Ok...I need advice please,
My wife and have been fostering 2 children (FS,3 & FD,2) since February. In late July, we were placed with their older brothers, which are twins (6 and not identical). We both new that the older boys would be a challenge considering their nick-names were hurricane and tornado....
We are having great difficulty with the older of the 2 twins. When school began, he was having issues staying in his seat on the bus. He was mis-behaving in school. Kicking and punching... in school or on the bus... Not listening to the teacher or any teacher for that matter. His brother did the same but with much work, we were able to corale him and he has improved immensly:clap:
However, the older one doesnt seem to care. When we question him on his behavior he simply responds "Dad, I want my own way". I will give him this....He Honest!

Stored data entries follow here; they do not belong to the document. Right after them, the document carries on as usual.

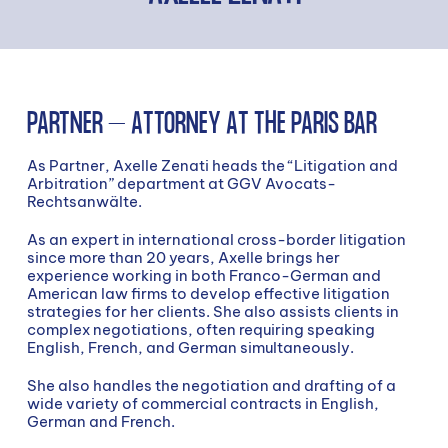
PARTNER – ATTORNEY AT THE PARIS BAR
As Partner, Axelle Zenati heads the “Litigation and
Arbitration” department at GGV Avocats-
Rechtsanwälte.
As an expert in international cross-border litigation
since more than 20 years, Axelle brings her
experience working in both Franco-German and
American law firms to develop effective litigation
strategies for her clients. She also assists clients in
complex negotiations, often requiring speaking
English, French, and German simultaneously.
She also handles the negotiation and drafting of a
wide variety of commercial contracts in English,
German and French.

To try and give positive encouragement, my wife would meet them at the bus stop and issue little candies if they were good throughout the day. This worked for a little while. We made sure to praise them no matter how little the object of that praise was and we still do. But now, he just doesnt want to do anything. At least once a day, I get a call or a note from school noting his unwillingness to do his work. The bus ride is big now. He and his brother acted up on the bus and I received notice that one more infraction and he will be off the bus for 3 days. After that, its indefinite as to how long. What kills me is that his bus ride is only 12 minutes long. He is the first to be dropped off and the last to be picked up. :grr: This past Saturday, I walked with them the 5 miles to school to show them that the bus ride is the best and funnest way to go to school and that it would be a shame to have to walk. ( now mind you, I would NEVER make them walk to school, but I was hoping that it would deter them from acting up on the bus.....and for now, it has made an impact)
What do you do with a 6 yr. old boy who wants his way??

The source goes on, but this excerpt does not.